Print word for word the records from the line containing "augusti 4, 2026" through the end.
%%
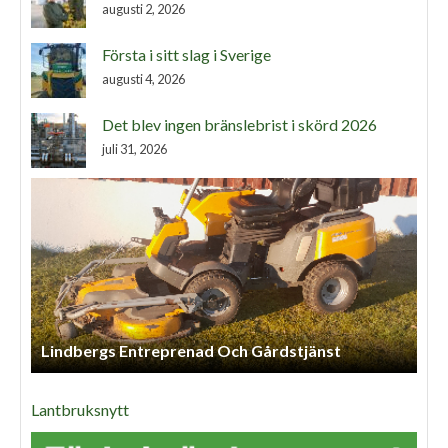
augusti 2, 2026
Första i sitt slag i Sverige
augusti 4, 2026
Det blev ingen bränslebrist i skörd 2026
juli 31, 2026
Lindbergs Entreprenad Och Gårdstjänst
Lantbruksnytt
%%
[Problem solution]
augusti 4, 2026
Det blev ingen bränslebrist i skörd 2026
juli 31, 2026
Lindbergs Entreprenad Och Gårdstjänst
Lantbruksnytt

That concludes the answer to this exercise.